◆ The problem
The answer must restate the listing word for word, without its images.

◆ Study material

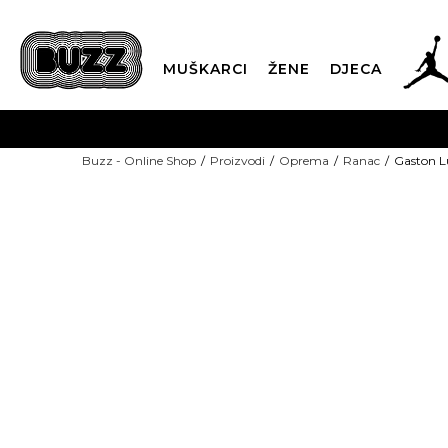
MUŠKARCI
ŽENE
DJECA
BESPLATNA ISPORU
Buzz - Online Shop
Proizvodi
Oprema
Ranac
Gaston L
PLA
CLICK & COLLECT
-50% U KORPI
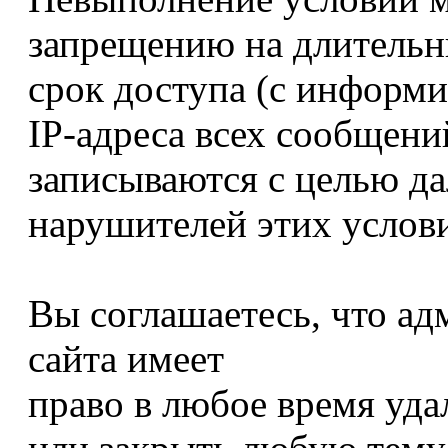
запрещению на длитель
срок доступа (с информ
IP-адреса всех сообщени
записываются с целью д
нарушителей этих услов
Вы соглашаетесь, что ад
сайта имеет
право в любое время уда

◆ Answer area
MUŠKARCI
ŽENE
DJECA
BESPLATNA ISPORU
Buzz - Online Shop
Proizvodi
Oprema
Ranac
Gaston L
PLA
CLICK & COLLECT
-50% U KORPI
запрещению на длитель
срок доступа (с информ
IP-адреса всех сообщени
записываются с целью д
нарушителей этих услов
Вы соглашаетесь, что ад
сайта имеет
право в любое время уда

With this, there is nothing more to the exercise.